Extracted data entries:
-- Opening Marker --

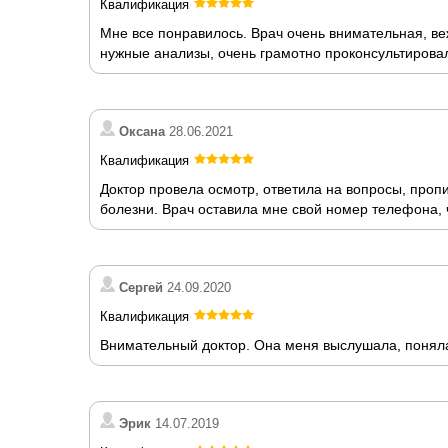
Квалификация
Мне все понравилось. Врач очень внимательная, ве
нужные анализы, очень грамотно проконсультирова
Оксана
28.06.2021
Квалификация
Доктор провела осмотр, ответила на вопросы, проп
болезни. Врач оставила мне свой номер телефона, 
Сергей
24.09.2020
Квалификация
Внимательный доктор. Она меня выслушала, поняла,
Эрик
14.07.2019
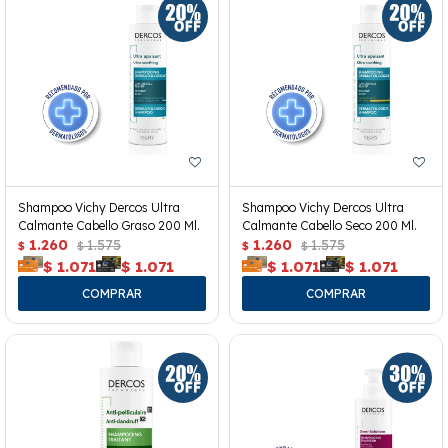
Shampoo Vichy Dercos Ultra
Shampoo Vichy Dercos Ultra
Calmante Cabello Graso 200 Ml.
Calmante Cabello Seco 200 Ml.
1.260
1.575
1.260
1.575
$
$
$
$
$
1.071
$
1.071
$
1.071
$
1.071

-- Closing Marker --

Each line above should be output exactly, apart from the pictures.

§ **Result of the exercise**
Квалификация
Мне все понравилось. Врач очень внимательная, ве
нужные анализы, очень грамотно проконсультирова
Оксана
28.06.2021
Квалификация
Доктор провела осмотр, ответила на вопросы, проп
болезни. Врач оставила мне свой номер телефона, 
Сергей
24.09.2020
Квалификация
Внимательный доктор. Она меня выслушала, поняла,
Эрик
14.07.2019
Shampoo Vichy Dercos Ultra
Shampoo Vichy Dercos Ultra
Calmante Cabello Graso 200 Ml.
Calmante Cabello Seco 200 Ml.
1.260
1.575
1.260
1.575
$
$
$
$
$
1.071
$
1.071
$
1.071
$
1.071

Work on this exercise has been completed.